Valley network channels cut deeply into the surface and most have wide, flat floors or U-shaped cross sections. But the single factor that defines valley networks is their organization, which closely resembles river valleys on Earth.
Valley networks form branching systems that are hierarchical. This means small tributaries merge together from higher elevations to form larger tributaries at lower elevations. These in turn merge with more tributaries, again and again, eventually forming a major stream. Tracing all the tributaries and channels in a valley network makes a pattern that looks like the branching of a tree or its roots.

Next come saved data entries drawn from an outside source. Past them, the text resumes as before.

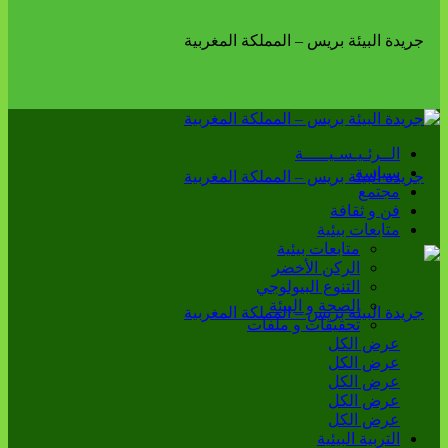
الــرئـيـسـيـــــة
سياسة
مجتمع
فن و ثقافة
متابعات بيئية
متابعات بيئية
الركن الأخضر
التنوع البيولوجي
الصحة و البيئة
تحقيقات و ملفات
عرض الكل
عرض الكل
عرض الكل
عرض الكل
عرض الكل
التربية البيئية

Most valley networks have Noachian ages, that is, they mostly date before about 3.7 billion years ago. Yet some are younger, being Amazonian in age, the most-recent period that began about 3 billion years ago. Also, most valley networks lie in the heavily cratered highlands.
Some valley networks appear to have formed by small-scale flows of groundwater, somewhat like when a stream on Earth emerges from a spring, although with a greater flow. These grew through a process of undermining the surface (geologists call it "sapping"). On larger scales sapping creates chaos regions. But most valley network channels were eroded by water flowing across the open surface.
Perhaps the water fell as snow, then melted. Or perhaps it fell as rain. In either case, the existence of valley networks is powerful evidence that Mars once had a thicker atmosphere and a warmer and wetter climate.